### Data provided

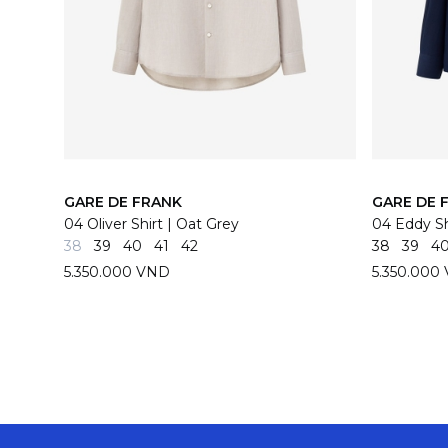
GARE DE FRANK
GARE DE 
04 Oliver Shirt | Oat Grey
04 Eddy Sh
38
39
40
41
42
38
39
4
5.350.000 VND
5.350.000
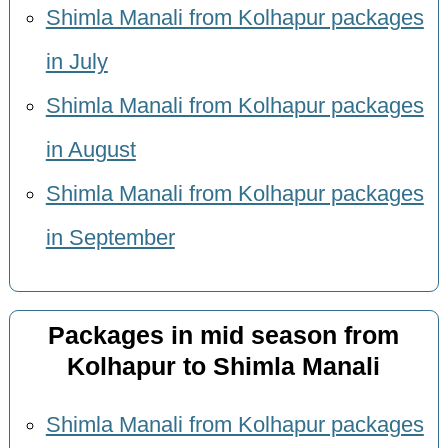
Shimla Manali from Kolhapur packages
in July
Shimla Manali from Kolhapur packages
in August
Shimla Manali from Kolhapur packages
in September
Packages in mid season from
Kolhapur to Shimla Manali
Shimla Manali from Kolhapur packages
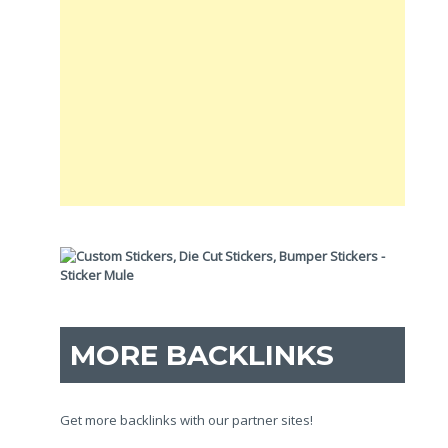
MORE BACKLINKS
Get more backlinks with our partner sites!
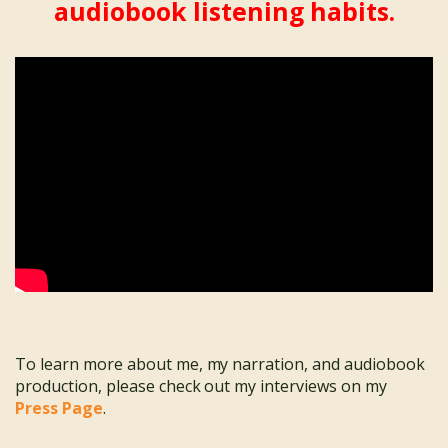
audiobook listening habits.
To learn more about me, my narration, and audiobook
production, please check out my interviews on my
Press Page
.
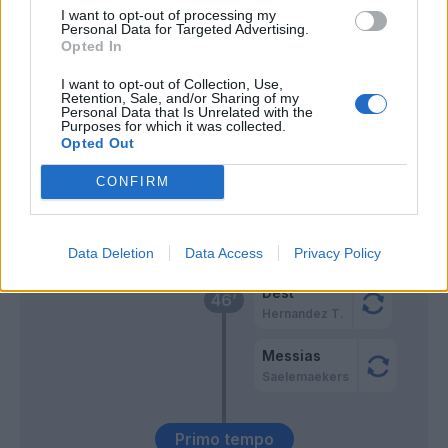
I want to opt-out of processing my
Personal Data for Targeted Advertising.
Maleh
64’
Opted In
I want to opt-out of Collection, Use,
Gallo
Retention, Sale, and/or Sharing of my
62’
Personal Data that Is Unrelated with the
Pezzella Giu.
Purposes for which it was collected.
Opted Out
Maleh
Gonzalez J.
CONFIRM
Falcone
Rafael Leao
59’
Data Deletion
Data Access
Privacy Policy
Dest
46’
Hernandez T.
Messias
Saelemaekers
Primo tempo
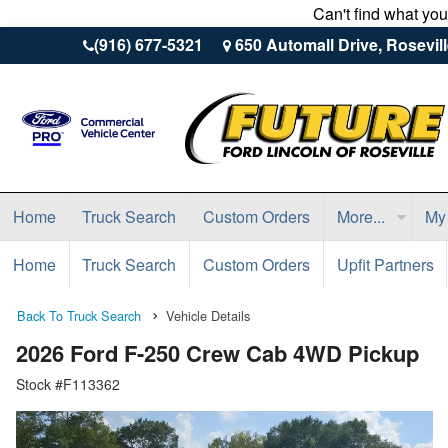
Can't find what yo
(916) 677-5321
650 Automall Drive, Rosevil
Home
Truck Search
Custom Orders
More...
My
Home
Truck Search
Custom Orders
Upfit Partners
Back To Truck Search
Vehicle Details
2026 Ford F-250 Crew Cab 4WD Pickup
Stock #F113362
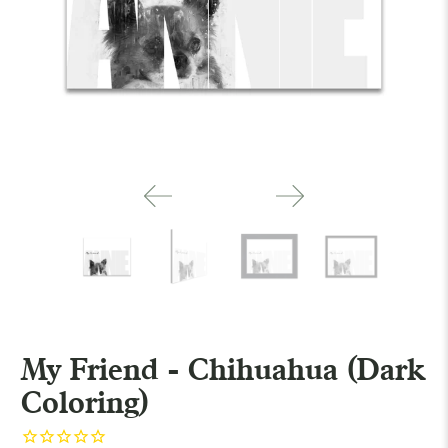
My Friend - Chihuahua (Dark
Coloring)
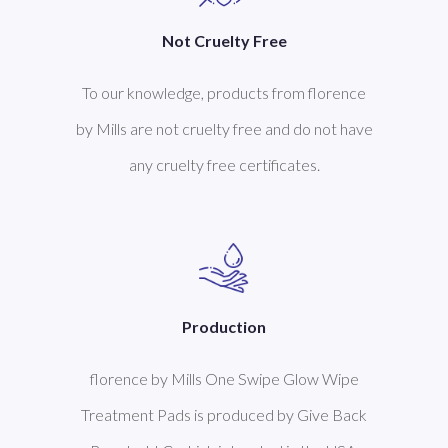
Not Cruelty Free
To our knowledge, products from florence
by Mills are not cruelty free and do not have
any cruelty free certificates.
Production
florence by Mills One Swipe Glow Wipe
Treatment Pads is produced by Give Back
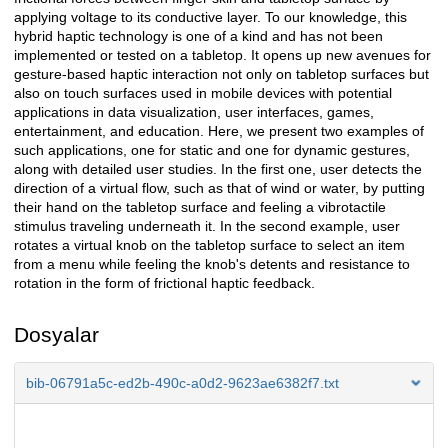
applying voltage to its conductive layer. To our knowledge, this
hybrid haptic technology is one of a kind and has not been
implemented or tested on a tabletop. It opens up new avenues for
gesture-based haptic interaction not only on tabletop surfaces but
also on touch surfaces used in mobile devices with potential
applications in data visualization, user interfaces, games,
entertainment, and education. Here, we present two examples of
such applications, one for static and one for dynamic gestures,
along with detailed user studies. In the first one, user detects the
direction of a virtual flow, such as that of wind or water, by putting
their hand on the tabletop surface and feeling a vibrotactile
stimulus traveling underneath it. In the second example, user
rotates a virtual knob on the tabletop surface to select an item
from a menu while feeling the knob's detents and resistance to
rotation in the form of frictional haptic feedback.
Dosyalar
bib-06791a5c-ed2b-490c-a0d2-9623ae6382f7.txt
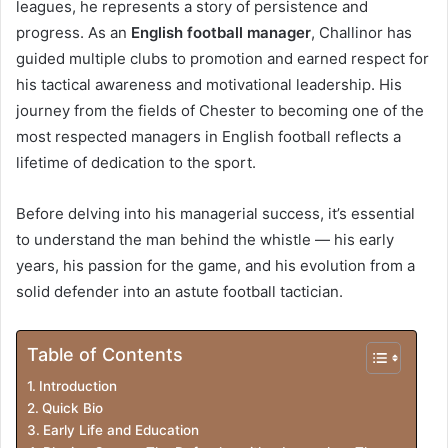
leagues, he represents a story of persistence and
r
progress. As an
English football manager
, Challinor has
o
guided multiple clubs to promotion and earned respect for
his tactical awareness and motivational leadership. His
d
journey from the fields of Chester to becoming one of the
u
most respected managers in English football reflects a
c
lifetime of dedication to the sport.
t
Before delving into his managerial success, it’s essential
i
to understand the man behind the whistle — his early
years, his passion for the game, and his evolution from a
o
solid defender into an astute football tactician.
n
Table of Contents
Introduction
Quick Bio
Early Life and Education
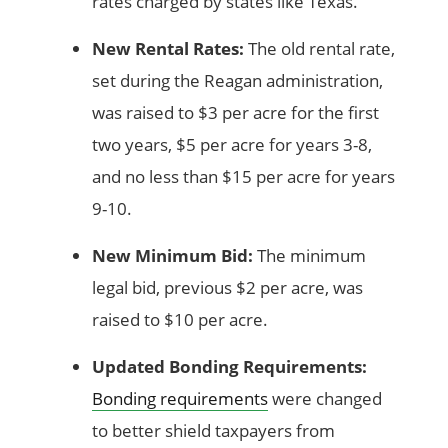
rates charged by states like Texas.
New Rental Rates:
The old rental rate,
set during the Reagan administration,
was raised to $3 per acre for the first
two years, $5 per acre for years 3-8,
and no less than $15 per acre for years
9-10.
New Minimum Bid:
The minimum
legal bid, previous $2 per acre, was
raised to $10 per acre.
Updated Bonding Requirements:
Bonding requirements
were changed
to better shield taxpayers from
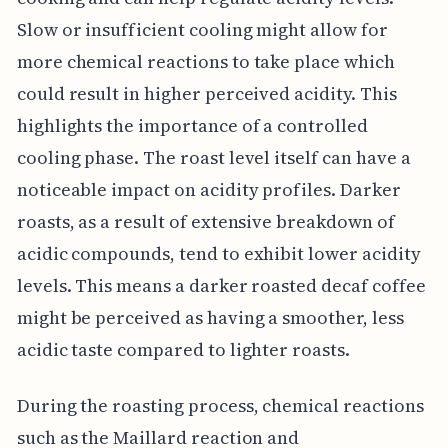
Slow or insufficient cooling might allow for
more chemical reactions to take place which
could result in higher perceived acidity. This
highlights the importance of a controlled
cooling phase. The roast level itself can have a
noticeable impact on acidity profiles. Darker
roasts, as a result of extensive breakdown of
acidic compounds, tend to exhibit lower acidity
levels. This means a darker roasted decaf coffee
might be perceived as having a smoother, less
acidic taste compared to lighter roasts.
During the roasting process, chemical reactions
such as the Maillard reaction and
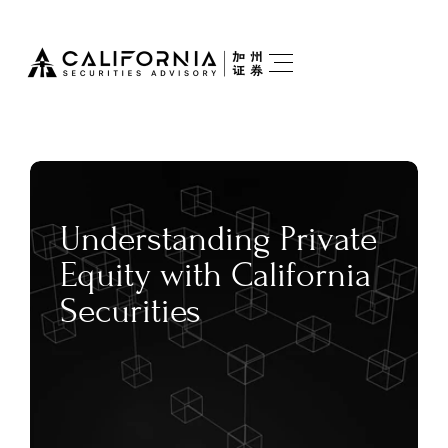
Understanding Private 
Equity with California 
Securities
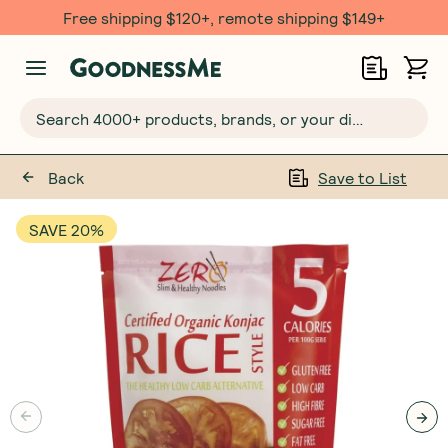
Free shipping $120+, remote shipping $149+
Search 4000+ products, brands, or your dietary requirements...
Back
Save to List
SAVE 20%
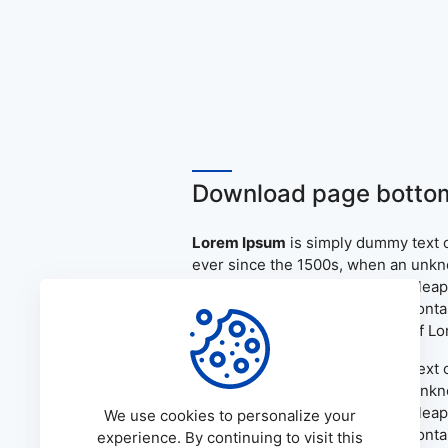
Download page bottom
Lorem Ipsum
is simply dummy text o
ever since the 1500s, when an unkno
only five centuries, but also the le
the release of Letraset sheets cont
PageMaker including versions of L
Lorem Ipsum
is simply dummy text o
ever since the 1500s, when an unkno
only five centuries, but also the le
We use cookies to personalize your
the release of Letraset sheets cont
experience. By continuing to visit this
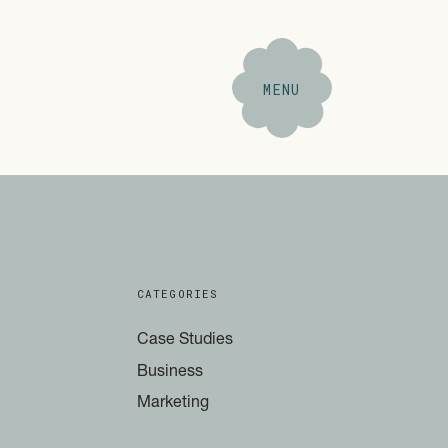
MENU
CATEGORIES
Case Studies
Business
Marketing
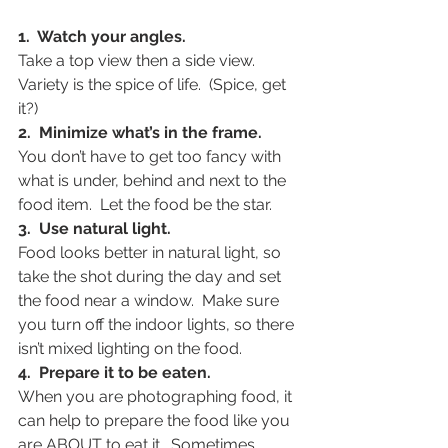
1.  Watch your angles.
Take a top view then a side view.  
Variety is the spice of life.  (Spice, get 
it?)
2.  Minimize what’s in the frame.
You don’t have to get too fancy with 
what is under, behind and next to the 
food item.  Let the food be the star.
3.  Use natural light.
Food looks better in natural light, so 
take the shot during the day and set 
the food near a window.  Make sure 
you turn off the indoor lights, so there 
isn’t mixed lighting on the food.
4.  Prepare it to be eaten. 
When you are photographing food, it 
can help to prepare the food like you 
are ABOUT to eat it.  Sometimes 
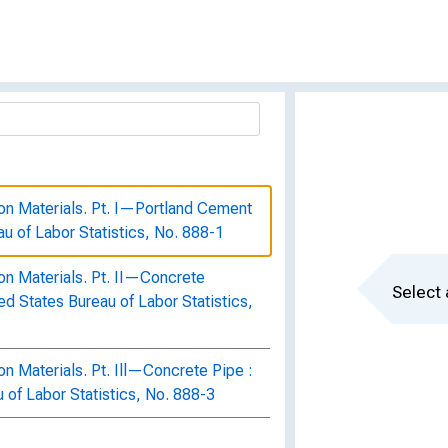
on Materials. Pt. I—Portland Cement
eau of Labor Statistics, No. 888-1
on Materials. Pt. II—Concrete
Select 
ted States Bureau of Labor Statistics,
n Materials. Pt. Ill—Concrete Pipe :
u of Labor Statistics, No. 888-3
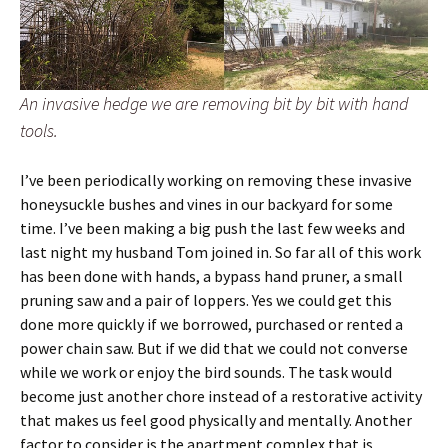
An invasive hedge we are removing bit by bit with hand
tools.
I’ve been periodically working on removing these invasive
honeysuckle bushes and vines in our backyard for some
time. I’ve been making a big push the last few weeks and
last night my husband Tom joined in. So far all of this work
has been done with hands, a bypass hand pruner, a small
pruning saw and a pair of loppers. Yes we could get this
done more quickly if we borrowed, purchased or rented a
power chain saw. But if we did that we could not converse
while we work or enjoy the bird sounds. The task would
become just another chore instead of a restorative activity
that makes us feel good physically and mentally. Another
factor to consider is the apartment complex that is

######

Task statement -> Would you please output only the lines from the start of the material above up to and including the line with "Treatment Pads is produced by Give Back", exactly as they appear and without pictures?

Reply to the task ->
GARE DE FRANK
GARE DE 
04 Oliver Shirt | Oat Grey
04 Eddy Sh
38
39
40
41
42
38
39
4
5.350.000 VND
5.350.000
Shimla Manali from Kolhapur packages
in July
Shimla Manali from Kolhapur packages
in August
Shimla Manali from Kolhapur packages
in September
Packages in mid season from
Kolhapur to Shimla Manali
Shimla Manali from Kolhapur packages
MORE BACKLINKS
Get more backlinks with our partner sites!
audiobook listening habits.
To learn more about me, my narration, and audiobook
production, please check out my interviews on my
Press Page
.
I want to opt-out of processing my
Personal Data for Targeted Advertising.
Maleh
64’
Opted In
I want to opt-out of Collection, Use,
Gallo
Retention, Sale, and/or Sharing of my
62’
Personal Data that Is Unrelated with the
Pezzella Giu.
Purposes for which it was collected.
Opted Out
Maleh
Gonzalez J.
CONFIRM
Falcone
Rafael Leao
59’
Data Deletion
Data Access
Privacy Policy
Dest
46’
Hernandez T.
Messias
Saelemaekers
Primo tempo
Can't find what yo
(916) 677-5321
650 Automall Drive, Rosevil
Home
Truck Search
Custom Orders
More...
My
Home
Truck Search
Custom Orders
Upfit Partners
Back To Truck Search
Vehicle Details
2026 Ford F-250 Crew Cab 4WD Pickup
Stock #F113362
My Friend - Chihuahua (Dark
Coloring)
Not Cruelty Free
To our knowledge, products from florence
by Mills are not cruelty free and do not have
any cruelty free certificates.
Production
florence by Mills One Swipe Glow Wipe
Treatment Pads is produced by Give Back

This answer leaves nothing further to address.